Welcome





Monday, August 29, 2011

Limitations of E-R model

To quash one very common misconception, we emphasize that the E-R approach is not a relative, a derivative, or a generalization of the relational data model. Infact, it is not a data model at all but a design methodology, which can be applied to the relational model. The term “relationship” refers to one of the

two main components of the methodology rather than to the relational data model.

The two main components of the E-R approach are the concepts of entity and relationship.

· Entities model the objects that are involved in an enterprise.

· Relationships model the connections among the entities.

NAVIGATION TRAP:

Starting with a given entity and moving along the triangle formed by the three relationships, we might end up with a different entity of the same type. This probem is referred as navigation trap.

Consider the example about Client/Broker information.

client/broker information

There is one problem with our design . Suppose that we have the following relationships:

§ Client1, Acct1, Office1 _ HasAccount

§ Acct1, Broker1_ HandledBy

§ Broker1, Office2_ WorksIn

What is there to ensure that Office1 and Office2 are the same i.e., Account1’s office is the same as that of the broker who manages Account1? This problem

is known as a navigation trap: Starting with a given entity, Office1, and moving along the triangle formed by the three relationships HasAccount, HandledBy,and WorksIn, we might end up with a different entity, office2, of the same type.

Navigation traps of this kind are particularly difficult to avoid in the E-R model because doing so requires the use of participation constraints in combination with so-called functional dependencies but these constraints are supported by the E-R model only in a very limited way: as keys and participation

constraints.

Note that we can avoid the navigation trap by removing the relationship HasAccount completely and reintroducing the Owns relationship between clients and accounts. However, this brings back the problem that the constraint that a client cannot have more than one account in any given office is no longer represented.

CONVERSION FROM ENTITY TO ATTRIBUTE OR RELATIONSHIP TO ENTITY:

There is considerable freedom in deciding whether a particular datum should be an entity,a relationship, or an attribute. The arity of a relationship might change by demoting an entity to an attribute or by collapsing an entity into a relationship.



figure 1

Entity or attribute? In Figure1, semesters are represented as entities. However,we could as well make Transcript into a binary (rather than ternary) relation and turn Semester into one of its attributes. The obvious question is which representation

is best (and in which case).

Ø To some extent, the decision of whether a particular datum should be represented as an entity or an attribute is a matter of taste. Beyond that, the representation might depend on whether the datum has an internal structure of its own. I

Ø If the datum has no internal data structure, keeping it as a separate entity makes the E-R diagram more complex and more important, adds an extra relation to your database schema when you convert the diagram into the relational model.

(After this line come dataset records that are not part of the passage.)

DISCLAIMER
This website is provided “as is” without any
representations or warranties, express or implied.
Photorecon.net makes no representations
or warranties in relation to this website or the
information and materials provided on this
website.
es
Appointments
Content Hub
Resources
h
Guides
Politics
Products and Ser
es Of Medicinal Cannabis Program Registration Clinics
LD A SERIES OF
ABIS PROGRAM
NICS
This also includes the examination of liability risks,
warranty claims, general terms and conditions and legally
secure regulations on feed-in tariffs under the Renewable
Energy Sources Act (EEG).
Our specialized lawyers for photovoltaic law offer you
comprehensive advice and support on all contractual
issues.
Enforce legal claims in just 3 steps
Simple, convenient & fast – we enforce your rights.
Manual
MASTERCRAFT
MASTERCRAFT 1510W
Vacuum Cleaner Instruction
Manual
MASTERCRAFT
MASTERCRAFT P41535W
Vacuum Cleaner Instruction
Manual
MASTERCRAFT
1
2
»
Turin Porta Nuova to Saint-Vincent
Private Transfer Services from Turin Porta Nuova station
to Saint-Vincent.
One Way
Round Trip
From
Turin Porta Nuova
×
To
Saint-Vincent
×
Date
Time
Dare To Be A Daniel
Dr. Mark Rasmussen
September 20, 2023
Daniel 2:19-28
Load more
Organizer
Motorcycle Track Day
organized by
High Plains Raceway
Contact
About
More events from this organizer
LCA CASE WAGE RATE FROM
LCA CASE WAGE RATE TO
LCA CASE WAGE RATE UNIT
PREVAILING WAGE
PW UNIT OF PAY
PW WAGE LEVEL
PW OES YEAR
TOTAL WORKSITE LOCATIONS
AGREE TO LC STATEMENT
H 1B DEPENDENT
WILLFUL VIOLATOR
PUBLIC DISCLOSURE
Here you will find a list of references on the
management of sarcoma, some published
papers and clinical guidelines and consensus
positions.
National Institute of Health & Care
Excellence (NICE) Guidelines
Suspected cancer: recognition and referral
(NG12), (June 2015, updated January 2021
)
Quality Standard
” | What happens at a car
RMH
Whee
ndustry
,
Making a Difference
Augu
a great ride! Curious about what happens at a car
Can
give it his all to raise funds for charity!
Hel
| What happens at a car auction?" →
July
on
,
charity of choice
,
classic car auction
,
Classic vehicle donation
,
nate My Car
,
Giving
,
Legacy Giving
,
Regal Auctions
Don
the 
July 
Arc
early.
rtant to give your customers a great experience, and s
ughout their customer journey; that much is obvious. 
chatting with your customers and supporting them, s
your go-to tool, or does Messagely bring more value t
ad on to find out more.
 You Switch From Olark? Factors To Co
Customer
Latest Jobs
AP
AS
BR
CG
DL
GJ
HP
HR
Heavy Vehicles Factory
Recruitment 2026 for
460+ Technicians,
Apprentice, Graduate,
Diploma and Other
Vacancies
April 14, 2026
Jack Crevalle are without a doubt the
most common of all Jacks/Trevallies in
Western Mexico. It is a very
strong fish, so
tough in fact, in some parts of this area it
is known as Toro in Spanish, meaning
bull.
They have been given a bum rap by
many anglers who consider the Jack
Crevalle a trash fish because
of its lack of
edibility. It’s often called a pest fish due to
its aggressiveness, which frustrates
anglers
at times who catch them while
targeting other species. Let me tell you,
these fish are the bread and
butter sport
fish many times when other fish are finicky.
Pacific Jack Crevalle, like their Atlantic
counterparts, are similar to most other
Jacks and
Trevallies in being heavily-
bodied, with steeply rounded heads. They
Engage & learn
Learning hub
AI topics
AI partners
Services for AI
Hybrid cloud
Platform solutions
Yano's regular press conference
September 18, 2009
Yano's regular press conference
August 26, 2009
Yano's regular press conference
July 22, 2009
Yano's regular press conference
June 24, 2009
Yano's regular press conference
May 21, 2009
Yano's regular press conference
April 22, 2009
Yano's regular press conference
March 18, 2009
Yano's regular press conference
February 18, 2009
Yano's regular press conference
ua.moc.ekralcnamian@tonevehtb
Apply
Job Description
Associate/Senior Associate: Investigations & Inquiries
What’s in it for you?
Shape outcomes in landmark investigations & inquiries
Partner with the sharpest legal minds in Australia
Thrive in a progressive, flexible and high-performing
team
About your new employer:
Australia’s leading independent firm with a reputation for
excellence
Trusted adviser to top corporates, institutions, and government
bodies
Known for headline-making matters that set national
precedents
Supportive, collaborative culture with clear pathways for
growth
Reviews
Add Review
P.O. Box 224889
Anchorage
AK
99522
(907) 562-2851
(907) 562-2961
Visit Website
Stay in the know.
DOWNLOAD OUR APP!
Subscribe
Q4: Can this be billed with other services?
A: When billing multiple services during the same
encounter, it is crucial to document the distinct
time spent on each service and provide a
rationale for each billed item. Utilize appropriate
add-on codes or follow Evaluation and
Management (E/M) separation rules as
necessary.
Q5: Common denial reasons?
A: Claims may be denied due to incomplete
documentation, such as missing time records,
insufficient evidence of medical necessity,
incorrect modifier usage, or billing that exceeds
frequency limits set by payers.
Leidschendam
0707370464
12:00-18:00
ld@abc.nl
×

Ø If the datum has attributes of its own, it is possible that these attributes cannot be represented if the datum itself is demoted to the status of an attribute.

For instance, in Figure1 the entity type Semester does not have its own attributes, so representing the semester information as an entity appears to be

overkill. However, it is entirely possible that the Requirements Document might state that the following additional information must be available for each semester:Start_date, End_date, Holidays, Enrollment. In such a case, the semester information

cannot be an attribute of the Transcript relationship.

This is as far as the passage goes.